_YOUR ASSIGNMENT_
All that is needed is an exact copy of the lines from the beginning of the data below through the line containing "(2026.01.14)", minus the pictures.
•••
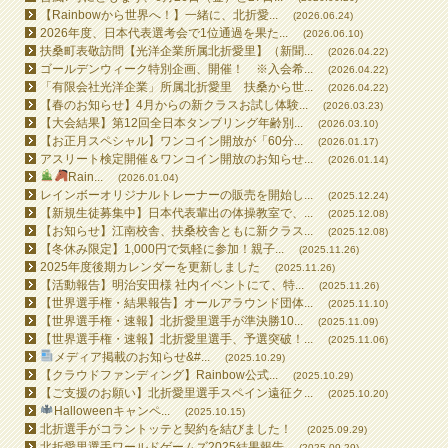
【Rainbowから世界へ！】一緒に、北折愛...
(2026.06.24)
2026年度、日本代表選考会で1位通過を果た...
(2026.06.10)
扶桑町表敬訪問【光洋企業所属北折愛里】（新聞...
(2026.04.22)
ゴールデンウィーク特別企画、開催！ ※入会希...
(2026.04.22)
「有限会社光洋企業」所属北折愛里 扶桑から世...
(2026.04.22)
【春のお知らせ】4月からの新クラスお試し体験...
(2026.03.23)
【大会結果】第12回全日本タンブリング年齢別...
(2026.03.10)
【お正月スペシャル】ワンコイン開放が「60分...
(2026.01.17)
アスリート検定開催＆ワンコイン開放のお知らせ...
(2026.01.14)
Rain...
(2026.01.04)
レインボーオリジナルトレーナーの販売を開始し...
(2025.12.24)
【新規生徒募集中】日本代表輩出の体操教室で、...
(2025.12.08)
【お知らせ】江南校舎、扶桑校舎ともに新クラス...
(2025.12.08)
【冬休み限定】1,000円で気軽に参加！親子...
(2025.11.26)
2025年度後期カレンダーを更新しました
(2025.11.26)
【活動報告】明治安田様 社内イベントにて、特...
(2025.11.26)
【世界選手権・結果報告】オールアラウンド団体...
(2025.11.10)
【世界選手権・速報】北折愛里選手が準決勝10...
(2025.11.09)
【世界選手権・速報】北折愛里選手、予選突破！...
(2025.11.06)
メディア掲載のお知らせ&#...
(2025.10.29)
【クラウドファンディング】Rainbow公式...
(2025.10.29)
【ご支援のお願い】北折愛里選手スペイン遠征ク...
(2025.10.20)
Halloweenキャンペ...
(2025.10.15)
北折選手がコラントッテと契約を結びました！
(2025.09.29)
北折愛里選手ワールドゲームズ2025結果報告
(2025.09.29)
•••
_YOUR RESPONSE_
【Rainbowから世界へ！】一緒に、北折愛...
(2026.06.24)
2026年度、日本代表選考会で1位通過を果た...
(2026.06.10)
扶桑町表敬訪問【光洋企業所属北折愛里】（新聞...
(2026.04.22)
ゴールデンウィーク特別企画、開催！ ※入会希...
(2026.04.22)
「有限会社光洋企業」所属北折愛里 扶桑から世...
(2026.04.22)
【春のお知らせ】4月からの新クラスお試し体験...
(2026.03.23)
【大会結果】第12回全日本タンブリング年齢別...
(2026.03.10)
【お正月スペシャル】ワンコイン開放が「60分...
(2026.01.17)
アスリート検定開催＆ワンコイン開放のお知らせ...
(2026.01.14)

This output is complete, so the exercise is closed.